The New York Times loves to dig up old stories to make the Catholic Church look bad, but sometimes it unwittingly provides useful information. Consider the Austrian case it recently detailed.
In 1995, a journalist broke a story about alleged sexual abuse by Cardinal Hans Hermann Groër of Vienna. Joseph Cardinal Ratzinger, who was not formally in charge of these cases at that time, nonetheless pressed for an investigation. At first, he was turned down, but soon thereafter Pope John Paul II approved an investigation.

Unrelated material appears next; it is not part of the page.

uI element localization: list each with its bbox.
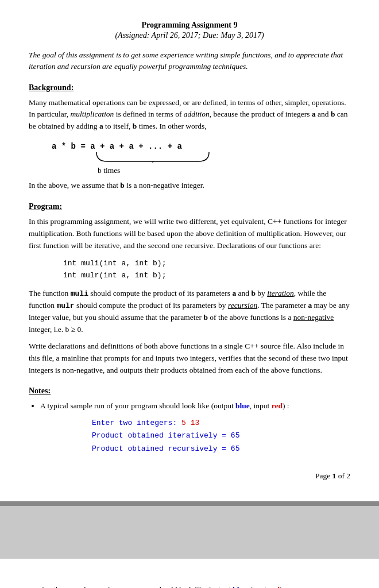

Because there isn’t a whole lot more to this story, it just underscores our accusation that the point is to cast doubt on the pope’s commitment to ending abuse. In other words, this is pure politics. Nonetheless, the story contains some unintended chestnuts. How so? It shows, without ever saying so, that homosexuality was once again the problem.
The article says that Cardinal Groër was suspected of “abusing minors and young men.” Not children. As has been true in most cases, the abuse did not involve pedophilia, but homosexuality. Also, the story mentions how a Fr. Udo Fischer was molested by Groër “in the early 1970s.” Since Fischer was born in 1952 (we check out everything), that means the Times has unwittingly found yet another homosexual “victim.”
Which makes us wonder: just how many of the other “abuse” cases involved consensual homosexual sex.